Allocation of funding often based on cost-benefit ratios which leaves out remote communities with low population densities (seen as high costs and low benefits)

Bronen and Chapin III (2013)

They act as limits to adaptation and can thus lead to Loss and Damage because they prevent communities from taking action. Interpreted in this way, Loss and Damage can arise not only from climate impacts per se, but also from the socio-economic constraints that hinder adaptation of local communities.

In the next subsection, we present examples of relocation and outmigration in the Arctic showing examples when adaptation in situ is not possible and leads to (forced) relocation and outmigration and can cause societal and cultural Loss and Damage. These examples provide evidence that with insufficient institutional, organisational and jurisdictional support relocation and migration actions cannot be considered as adaptation.

18.4.1 Relocation and Outmigration as Adaptation or Part of Loss and Damage?

At the moment, it is yet unclear to whether relocation is considered to be an adaptation measure and thus it would be integrated in states’ adaptation strategies, or whether it is something that needs to be undertaken separately when impacts are beyond adaptation, i.e. part of the Loss and Damage agenda. As can be seen from above, many Arctic regions are highly vulnerable to climate change and there are places where adaptation is not possible for local communities. However, they are forced to abandon their livelihoods and traditional residential areas due to increased risks and lack of governance mechanisms and resources to manage risks. Bronen (2015) argues that nation states are required to protect vulnerable populations from climate change impacts within its jurisdiction. But the literature reveals that nation states have often failed to do so: relocation is considered a massive challenge for governments. Our review shows that both perspectives on relocation can be found in the literature. Relocations due to colonisation and natural disasters have been experienced in the Arctic throughout the history, but now climate change also plays a more intense role as a driver of relocations and outmigration. Several studies have found that independent of the drivers of change, relocations will have effects on culture, and maintenance of tradition. We illustrate the challenges of relocation by presenting an example from the Alaskan village Kivalina, see Box 18.1.

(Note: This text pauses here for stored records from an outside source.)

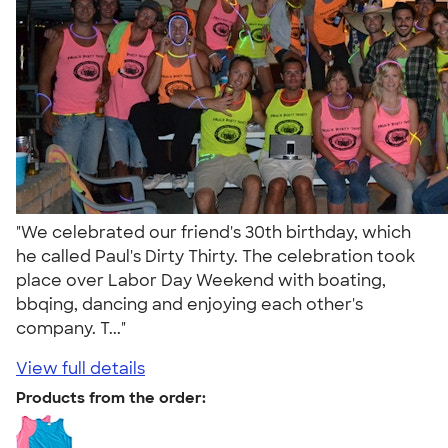
"We celebrated our friend's 30th birthday, which
he called Paul's Dirty Thirty. The celebration took
place over Labor Day Weekend with boating,
bbqing, dancing and enjoying each other's
company. T..."
View full details
Products from the order: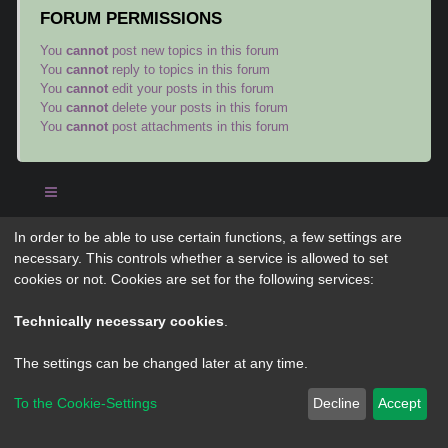
FORUM PERMISSIONS
You
cannot
post new topics in this forum
You
cannot
reply to topics in this forum
You
cannot
edit your posts in this forum
You
cannot
delete your posts in this forum
You
cannot
post attachments in this forum
In order to be able to use certain functions, a few settings are
Powered by
phpBB
® Forum Software © phpBB Limited
necessary. This controls whether a service is allowed to set
Privacy
|
Terms
cookies or not. Cookies are set for the following services:
Technically necessary cookies
.
The settings can be changed later at any time.
To the Cookie-Settings
Decline
Accept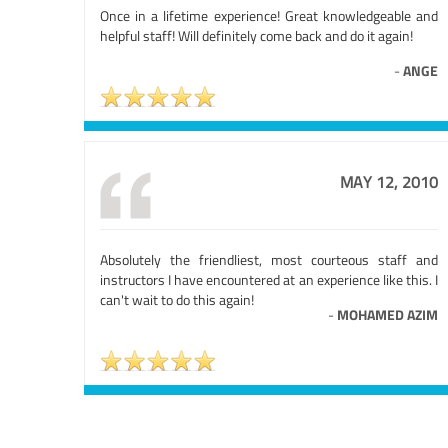
Once in a lifetime experience! Great knowledgeable and
helpful staff! Will definitely come back and do it again!
-
ANGE
MAY 12, 2010
Absolutely the friendliest, most courteous staff and
instructors I have encountered at an experience like this. I
can't wait to do this again!
-
MOHAMED AZIM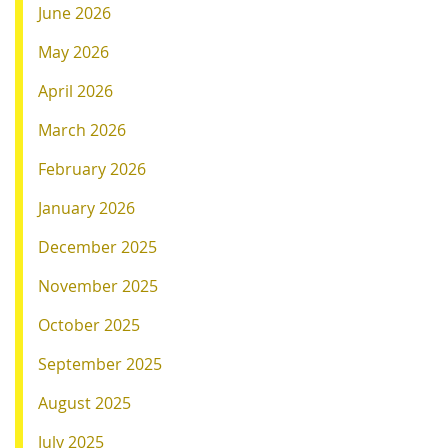
June 2026
May 2026
April 2026
March 2026
February 2026
January 2026
December 2025
November 2025
October 2025
September 2025
August 2025
July 2025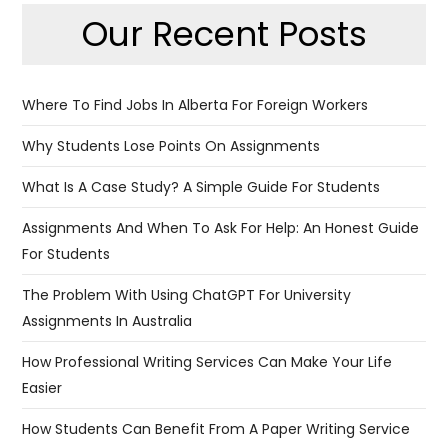
Our Recent Posts
Where To Find Jobs In Alberta For Foreign Workers
Why Students Lose Points On Assignments
What Is A Case Study? A Simple Guide For Students
Assignments And When To Ask For Help: An Honest Guide
For Students
The Problem With Using ChatGPT For University
Assignments In Australia
​​How Professional Writing Services Can Make Your Life
Easier
How Students Can Benefit From A Paper Writing Service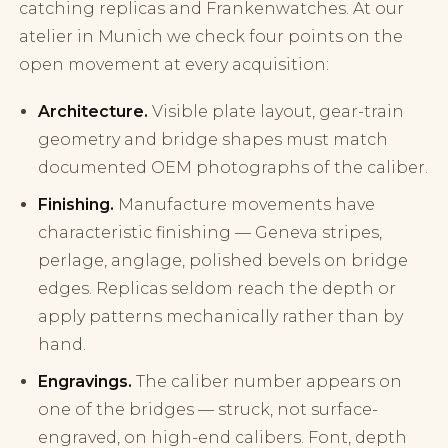
catching replicas and Frankenwatches. At our
atelier in Munich we check four points on the
open movement at every acquisition:
Architecture.
Visible plate layout, gear-train
geometry and bridge shapes must match
documented OEM photographs of the caliber.
Finishing.
Manufacture movements have
characteristic finishing — Geneva stripes,
perlage, anglage, polished bevels on bridge
edges. Replicas seldom reach the depth or
apply patterns mechanically rather than by
hand.
Engravings.
The caliber number appears on
one of the bridges — struck, not surface-
engraved, on high-end calibers. Font, depth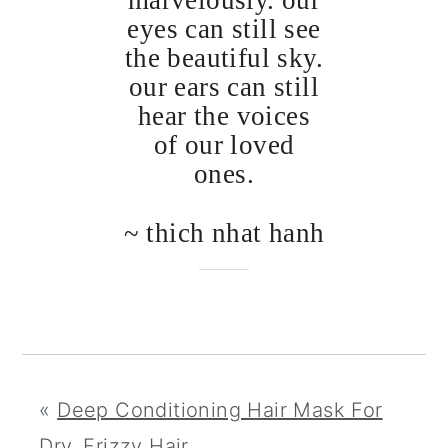
marvelously. our
eyes can still see
the beautiful sky.
our ears can still
hear the voices
of our loved
ones.
~ thich nhat hanh
«
Deep Conditioning Hair Mask For
Dry, Frizzy Hair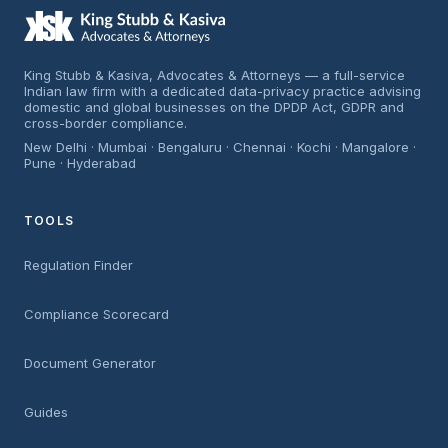
King Stubb & Kasiva, Advocates & Attorneys — a full-service
Indian law firm with a dedicated data-privacy practice advising
domestic and global businesses on the DPDP Act, GDPR and
cross-border compliance.
New Delhi · Mumbai · Bengaluru · Chennai · Kochi · Mangalore ·
Pune · Hyderabad
TOOLS
Regulation Finder
Compliance Scorecard
Document Generator
Guides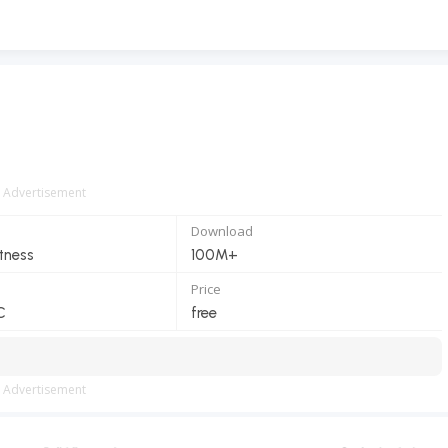
Advertisement
Download
itness
100M+
Price
C
free
Advertisement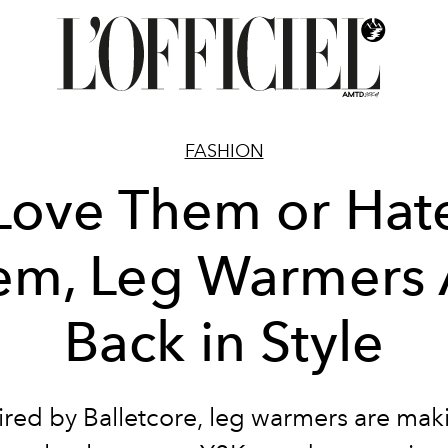
FASHION
Love Them or Hat
em, Leg Warmers 
Back in Style
ired by Balletcore, leg warmers are mak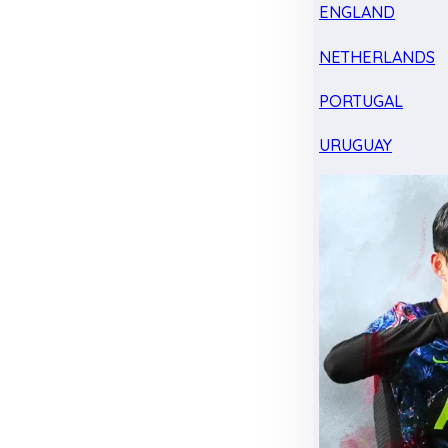
ENGLAND
NETHERLANDS
PORTUGAL
URUGUAY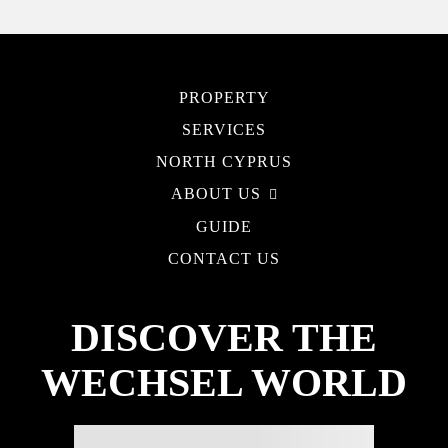
PROPERTY
SERVICES
NORTH CYPRUS
ABOUT US
GUIDE
CONTACT US
DISCOVER THE
WECHSEL WORLD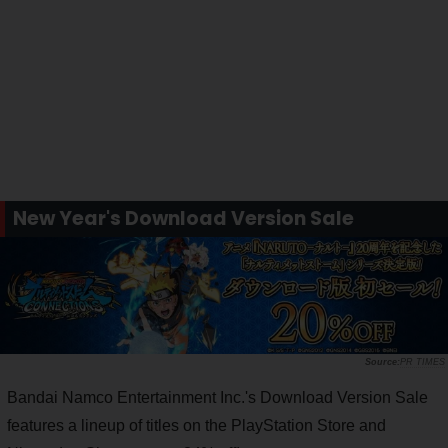
New Year's Download Version Sale
PR TIMES
Bandai Namco Entertainment Inc.'s Download Version Sale
features a lineup of titles on the PlayStation Store and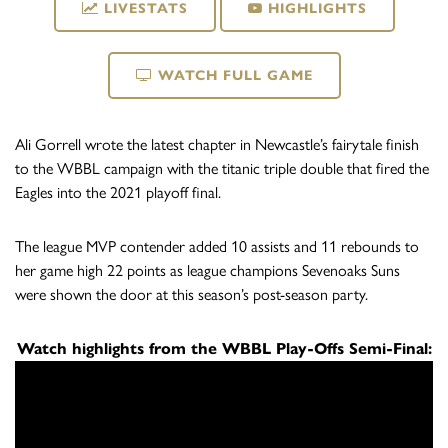
LIVESTATS
HIGHLIGHTS
WATCH FULL GAME
Ali Gorrell wrote the latest chapter in Newcastle’s fairytale finish
to the WBBL campaign with the titanic triple double that fired the
Eagles into the 2021 playoff final.
The league MVP contender added 10 assists and 11 rebounds to
her game high 22 points as league champions Sevenoaks Suns
were shown the door at this season’s post-season party.
Watch highlights from the WBBL Play-Offs Semi-Final: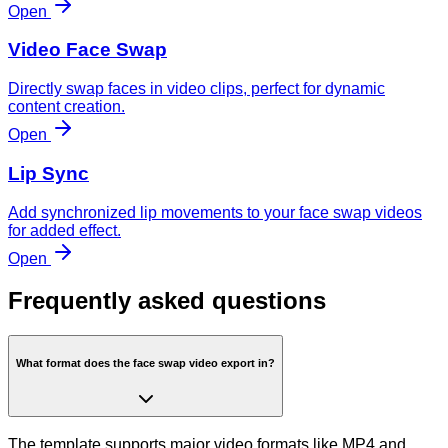
Open
Video Face Swap
Directly swap faces in video clips, perfect for dynamic
content creation.
Open
Lip Sync
Add synchronized lip movements to your face swap videos
for added effect.
Open
Frequently asked questions
What format does the face swap video export in?
The template supports major video formats like MP4 and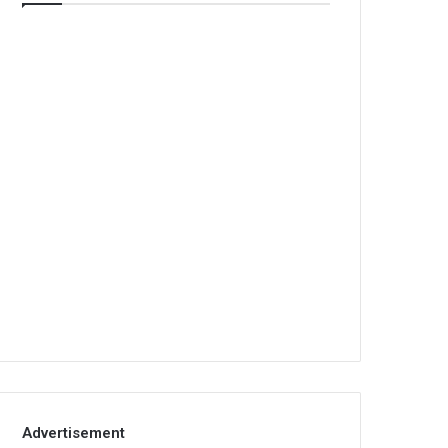
Advertisement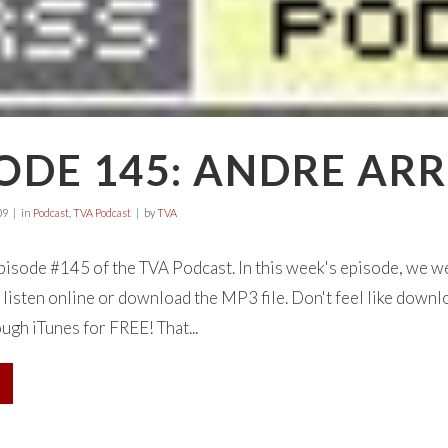
ODE 145: ANDRE AR
09
in
Podcast
,
TVA Podcast
by
TVA
isode #145 of the TVA Podcast. In this week's episode, we w
listen online or download the MP3 file. Don't feel like down
ugh iTunes for FREE! That...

Similar issues have been experienced in the other Alaskan regions King Island and Shishmaref, that are also at risk of climate change and need to consider relocation. Relocation can also lead to a sense of loss of place and have emotional impacts as found in the study based on King Islanders’ experiences (Kingston and Marino 2010). In the case of Shishmaref, Marino (2012) found that colonial history and historical inequity is linked to contemporary exposure to hazards and vulnerability of climate change. The author also identified mis- and under-representation of local voices in political arenas to discuss relocation planning. According to Bronen (2015), permanent relocation can be considered as one adaptation strategy only if culture and traditions can be secured in the long-term, so the implementation of it requires new governance tools. Currently existing institutional mechanisms are often considered inadequate and unable to determine when preventive relocation is needed and how it should be organised (Bronen 2015; see Box 18.1). Some disaster risk reduction and adaptation programs do not necessarily consider migration strategies at all (Dengler et al. 2014). Given that it appears that existing mechanisms, i.e. adaptation, is insufficient, one could label this as part of Loss and Damage.

Box 18.1

Why is community relocation so challenging: Example from Kivalina, Alaska

Kivalina is a village in the Northwest Arctic Borough in Alaska, the United States. It has about 400 inhabitants (mostly Inupiats) that are now being forced to relocate due to risks of rising sea levels and coastal erosion and also impacts of permafrost thaw and heavy snowstorms (Gregg 2010; Washington Post 2015; NOAA 2017).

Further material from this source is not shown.